**What you will do:** If a record holds a picture, omit the picture, but copy everything else below exactly.

**Data:**
● ● ●
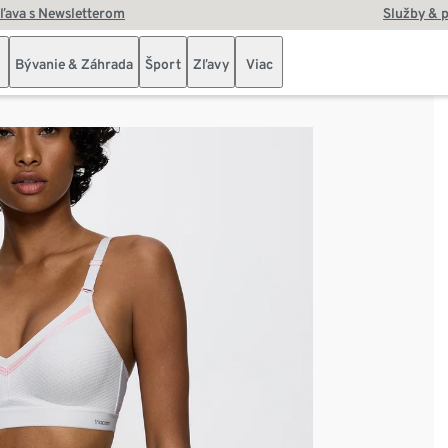
zľava s Newsletterom
Služby & 
Bývanie & Záhrada
Šport
Zľavy
Viac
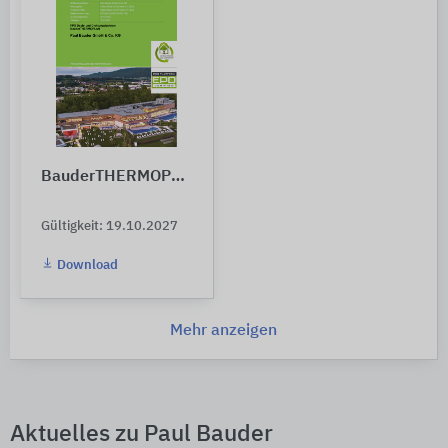
BauderTHERMOPLAN
Gültigkeit: 19.10.2027
Download
Mehr anzeigen
Aktuelles zu Paul Bauder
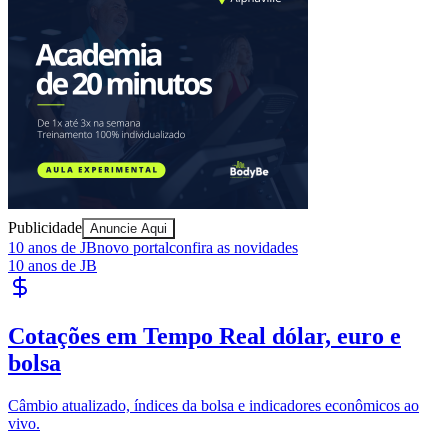
Juventude
Publicidade
Anuncie Aqui
10 anos de JB
novo portal
confira as novidades
10 anos de JB
Cotações em Tempo Real
dólar, euro e
bolsa
Câmbio atualizado, índices da bolsa e indicadores econômicos ao
vivo.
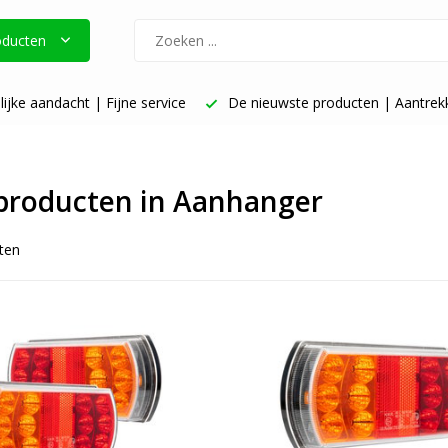
oducten
ste producten | Aantrekkelijke prijzen
Vóór 17 uur besteld: de
 producten in Aanhanger
ten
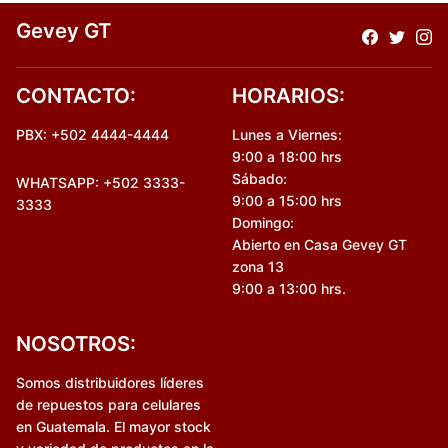
Gevey GT
CONTACTO:
HORARIOS:
PBX: +502 4444-4444
Lunes a Viernes:
9:00 a 18:00 hrs
Sábado:
WHATSAPP: +502 3333-
9:00 a 15:00 hrs
3333
Domingo:
Abierto en Casa Gevey GT
zona 13
9:00 a 13:00 hrs.
NOSOTROS:
Somos distribuidores líderes
de repuestos para celulares
en Guatemala. El mayor stock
● ● ●
**Answer section:**
zľava s Newsletterom
Služby & 
Bývanie & Záhrada
Šport
Zľavy
Viac
BauderTHERMOPLAN
Gültigkeit: 19.10.2027
Download
Mehr anzeigen
Aktuelles zu Paul Bauder
Juventude
Publicidade
Anuncie Aqui
10 anos de JB
novo portal
confira as novidades
10 anos de JB
Cotações em Tempo Real
dólar, euro e
bolsa
Câmbio atualizado, índices da bolsa e indicadores econômicos ao
vivo.
oducten
ste producten | Aantrekkelijke prijzen
Vóór 17 uur besteld: de
 producten in Aanhanger
ten
Gevey GT
CONTACTO:
HORARIOS:
PBX: +502 4444-4444
Lunes a Viernes:
9:00 a 18:00 hrs
Sábado:
WHATSAPP: +502 3333-
9:00 a 15:00 hrs
3333
Domingo:
Abierto en Casa Gevey GT
zona 13
9:00 a 13:00 hrs.
NOSOTROS:
Somos distribuidores líderes
de repuestos para celulares
en Guatemala. El mayor stock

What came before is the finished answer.